Björk + Dirty Projectors // Mount Wittenburg Orca // 24.10.11 // Domino Records
The first thing you’re going to notice about this collaberation is the sheer sparseness of the arrangements. All Björk and Dirty Projectors have given themselves to work with are acoustic guitar, some very understated bass, so-subtle-you’d-almost-miss-it synths and vocal harmonies, though the resulting sound is a very complex, multi-layered one.
The EP of 7 tracks is a concept album sung from the perspectives of a pod of orcas (sung by Björk and Projectors’ chorus trio) and one seemingly very isolated human (sung by the Projectors’ auteur David Longstreth). And if there is one part of this album which really shines, it’s the vocals. As complex interplays of vocal harmonies crest and break over the listener in a pleasantly whale-like way.

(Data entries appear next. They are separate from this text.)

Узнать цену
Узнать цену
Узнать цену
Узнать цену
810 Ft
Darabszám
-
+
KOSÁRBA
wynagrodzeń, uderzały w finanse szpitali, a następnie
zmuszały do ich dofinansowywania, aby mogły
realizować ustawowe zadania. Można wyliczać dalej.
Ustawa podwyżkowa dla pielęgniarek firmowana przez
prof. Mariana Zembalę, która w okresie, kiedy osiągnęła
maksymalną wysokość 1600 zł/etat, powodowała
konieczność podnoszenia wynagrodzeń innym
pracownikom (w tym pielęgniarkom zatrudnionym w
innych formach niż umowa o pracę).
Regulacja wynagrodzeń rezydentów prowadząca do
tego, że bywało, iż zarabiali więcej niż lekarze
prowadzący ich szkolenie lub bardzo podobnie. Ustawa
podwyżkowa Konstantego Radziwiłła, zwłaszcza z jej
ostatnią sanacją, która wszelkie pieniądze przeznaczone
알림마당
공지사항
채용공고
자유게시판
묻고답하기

The whimiscal choice of subject for the album, however, does the vocal talents no favours, as the lyrics frequently decend into saccharine idealism and the niéve song style gets quite grating after a while. “Beautiful mother up ahead of us, can you see us play inside the waves” is one such line. It was, for me, too cringeworthy to quite bear, and the overall pro-nature/anti-whaling message of the thing, whilst good, is treated in such a starry-eyed way that it could almost have been written by a 9-year old who has just learned about environmental damage. Yes David, we get it, whales are nice, humans do bad things to nature, well done.

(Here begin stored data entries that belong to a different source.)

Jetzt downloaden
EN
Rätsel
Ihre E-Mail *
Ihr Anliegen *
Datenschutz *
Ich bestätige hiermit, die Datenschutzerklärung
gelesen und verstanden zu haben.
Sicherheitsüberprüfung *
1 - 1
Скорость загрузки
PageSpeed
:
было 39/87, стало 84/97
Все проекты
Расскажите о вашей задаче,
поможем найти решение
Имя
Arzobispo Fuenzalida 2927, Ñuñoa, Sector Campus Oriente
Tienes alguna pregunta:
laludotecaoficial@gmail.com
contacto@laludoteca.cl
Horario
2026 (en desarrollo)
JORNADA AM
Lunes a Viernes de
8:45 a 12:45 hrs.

The feeling I get from this album is, sadly, simply “meh” – I can’t fault the musicianship, but the overall effect is somewhat underwhelming. It’s like if Heston Blumenthal cooked you dinner and all you got was a bacon sandwich. There’s nothing wrong with a bacon sandwich, but you would have expected more. Ultimately, it’s a nice album to listen to in the bath, but its not much to write home about, though I fully expect it to turn up in some sickeningly quirky hipster film sooner or later.